トップページ > 第2章 確定申告の必要性を検討してみよう > [4] その他の金融商品課税の仕組み ~損益通算と内部通算~
FX取引を行っている人のなかには、ほかの金融商品での資産運用を行っている人もあるでしょう。この場合、注目すべきは所得の区分です。

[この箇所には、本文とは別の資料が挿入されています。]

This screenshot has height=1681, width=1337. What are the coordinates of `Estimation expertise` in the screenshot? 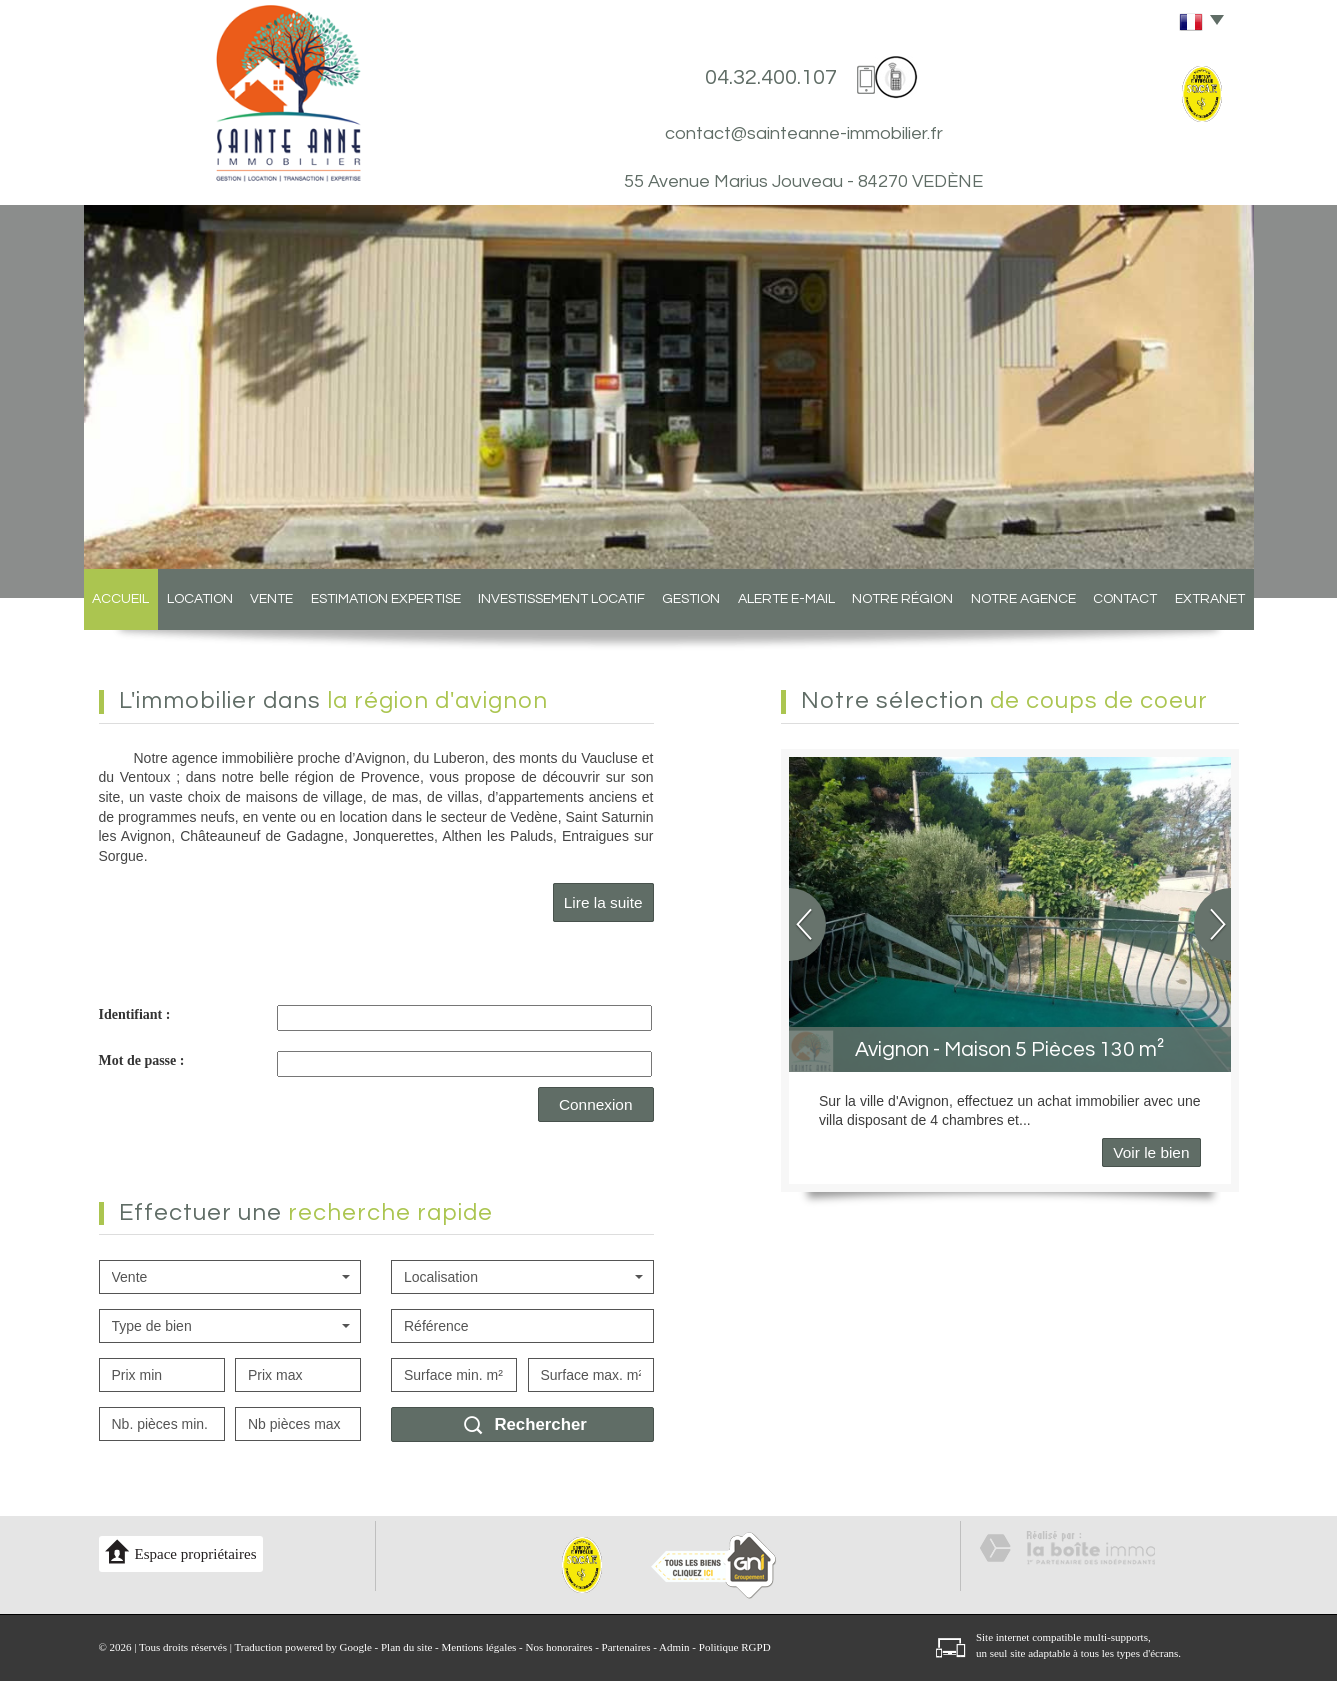 It's located at (386, 599). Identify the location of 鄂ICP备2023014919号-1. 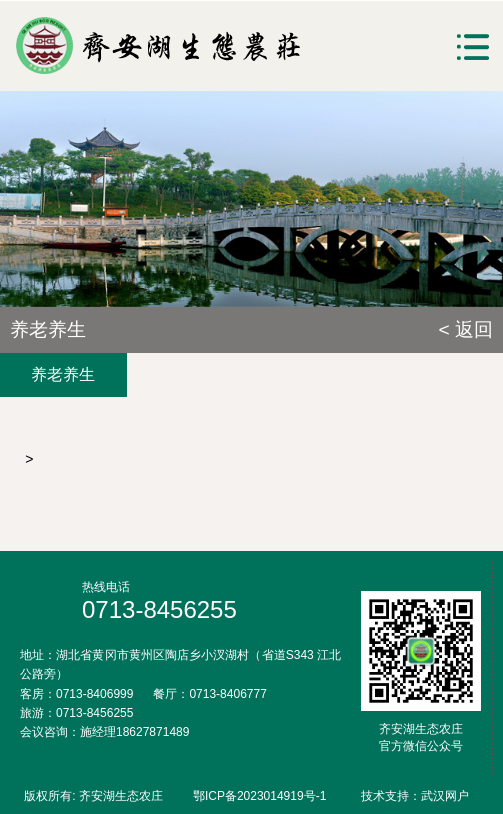
(259, 796).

たとえば、外貨預金の為替差損益とFXの為替差損益はともに雑所得ですが、上場株・ETFやJ-REIT・公募株式投資信託の譲渡は譲渡所得となります。
したがって、雑所得内、あるいは譲渡所得内での通算は内部通算ですので可能ですが雑所得のマイナスと譲渡所得でのプラス、あるいは譲渡所得でのマイナスと雑所得とのプラスは通算ができません。
(平成21年より上場株式の譲渡所得のマイナスと配当所得との損益通算&繰越控除は認められることとなりました)
【給与所得者がFX取引を行っている場合の確定申告要・不要のフローチャート】
| 利益 | ||||||||
|---|---|---|---|---|---|---|---|---|
| 外貨預金の 差益 |
eワラント 償還益 |
FX (店頭取引) |
ETF | J-REIT | 公募株式投信 | 上場株 | ||
| 損 失 |
外貨預金の差損 | ○ | ○ | ○ | × | × | × | × |
| FX(店頭取引) | ○ | ○ | ○ | × | × | × | × | |
| ETF | × | × | × | ○ | ○ | ○ | ○ | |
| J-REIT | × | × | × | ○ | ○ | ○ | ○ | |
| 公募株式投信 | × | × | × | ○ | ○ | ○ | ○ | |
| 上場株 | × | × | × | ○ | ○ | ○ | ○ | |
金融商品の課税の仕組みをおさえるためには、まず、それぞれの所得の区分をきっちりおさえることが重要です。